Opened 16 years ago
Closed 16 years ago
#10441 closed (invalid)
form action="."
Reported by: | rihad | Owned by: | nobody |
---|---|---|---|
Component: | Documentation | Version: | dev |
Severity: | Keywords: | ||
Cc: | Triage Stage: | Unreviewed | |
Has patch: | no | Needs documentation: | no |
Needs tests: | no | Patch needs improvement: | no |
Easy pickings: | no | UI/UX: | no |
Description
Chapter 7 of The Django Book says this:
The action="." means “Submit the form to the same URL as the current
page.”
I'm not sure this is standard or not, but it doesn't do what's
expected at least on Firefox 3.0.6 (Iceweasel of Debian 5.0 stable):
the form is simply submitted to an emtpy URL "/", which Django's web-
server logs on the console:
[08/Mar/2009 14:26:07] "GET /search HTTP/1.1" 200 205
[08/Mar/2009 14:26:10] "GET /?q= HTTP/1.1" 200 17
i.e. the first line shows me opening the form, and the next one logs
form submission, i.e. no HTTP-level redirects are ever done.
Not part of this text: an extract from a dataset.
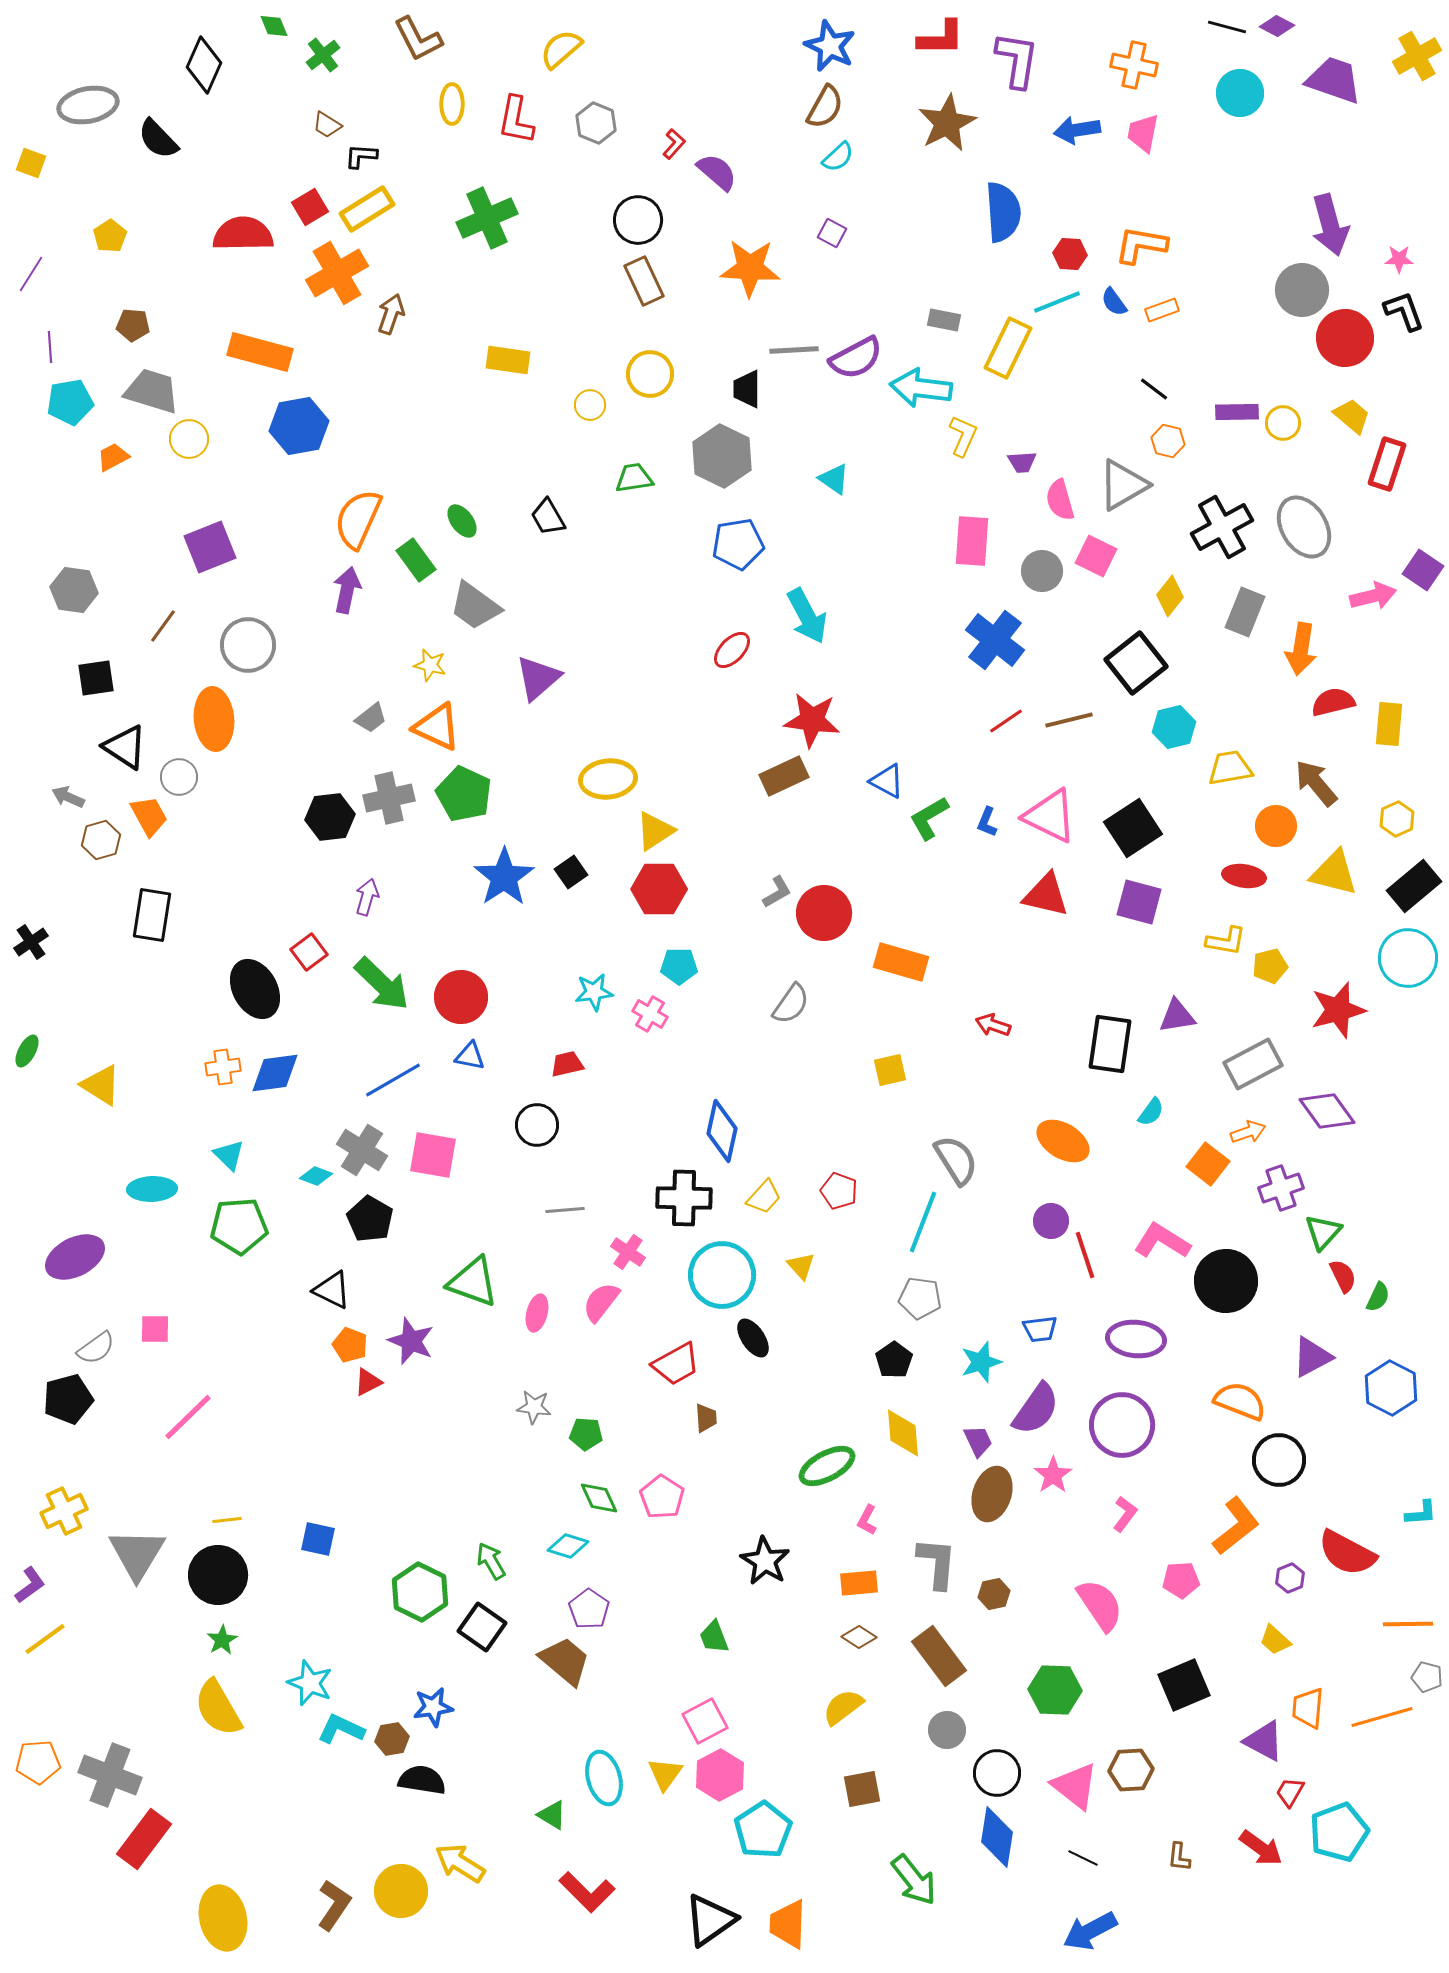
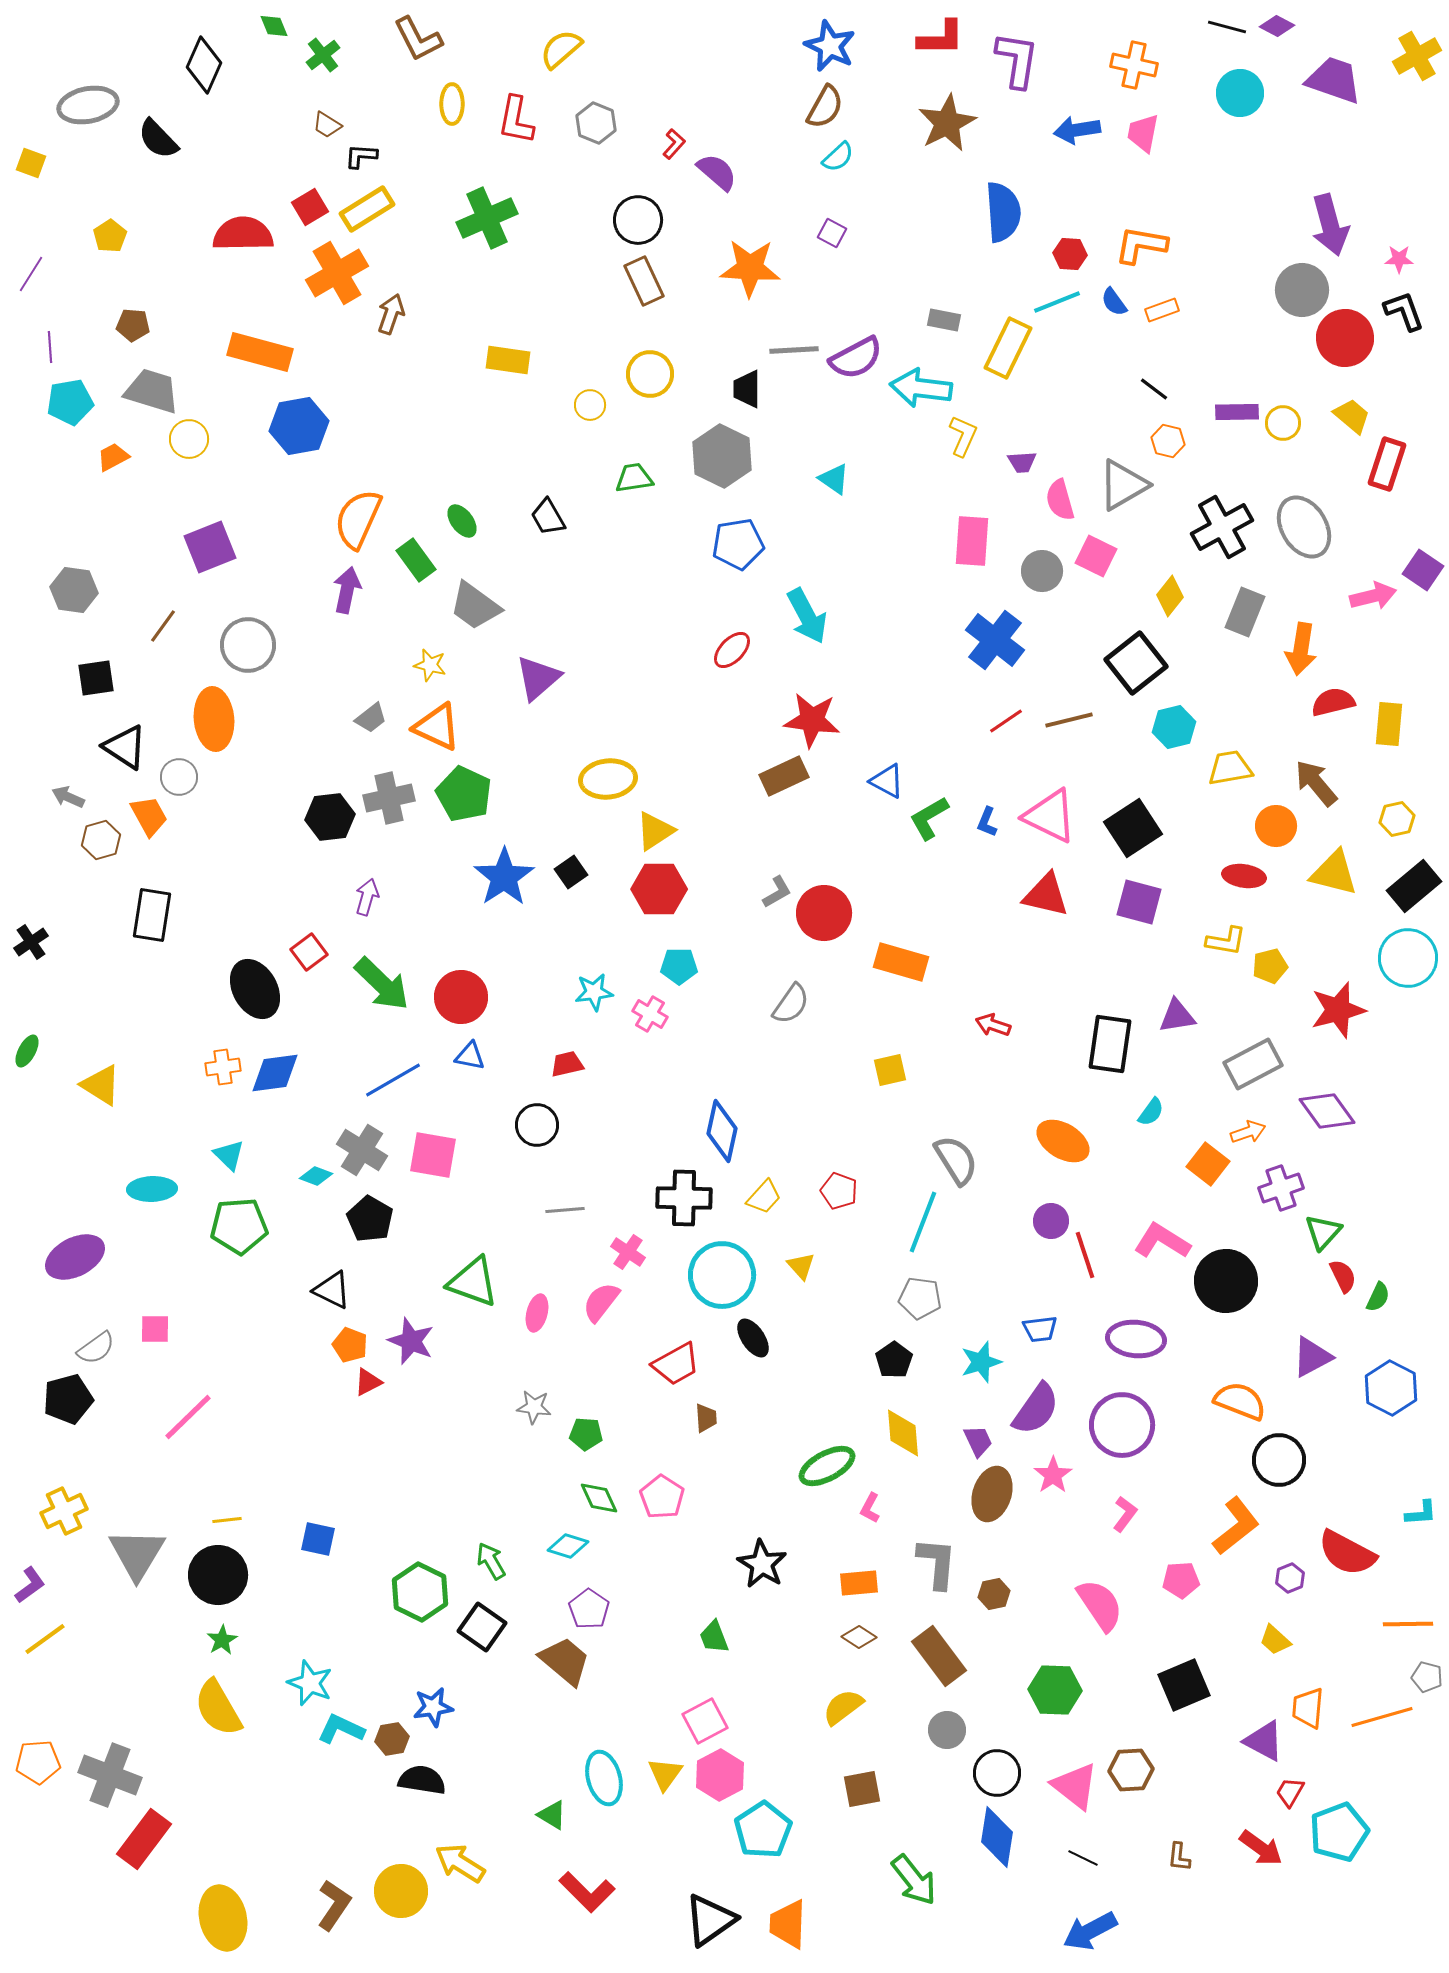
yellow hexagon at (1397, 819): rotated 12 degrees clockwise
pink L-shape at (867, 1520): moved 3 px right, 12 px up
black star at (765, 1561): moved 3 px left, 3 px down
my urlpatterns looks like this:
...
(r'search/*$', search),
...
that is, the trailing slash is optional. Very interestingly, the "."
action submits correctly to itself only if I open the form as "http://
example.com/search/", not as "http://example.com/search" in the first
place, as the Django Book recommends. So it would be more correct to
say that "action="." submits the form to the same URL up to and
including the trailing slash, ignoring everything after it".
As explained in the thread on django-dev, this is working correctly. It requires understanding how relative URL references work (without the trailing slash, the last component will be stripped). All the Django documentation uses trailing slashes on URLs, partly because it provides the ability to use this kind of relative URL reference.
If there's a problem in the documentation for Django itself (at docs.djangoproject.com), then that would be good ot know about and fix. However, if this is just a problem with the book and djangobook.com, errors should be reported over there. That is separate from Django itself.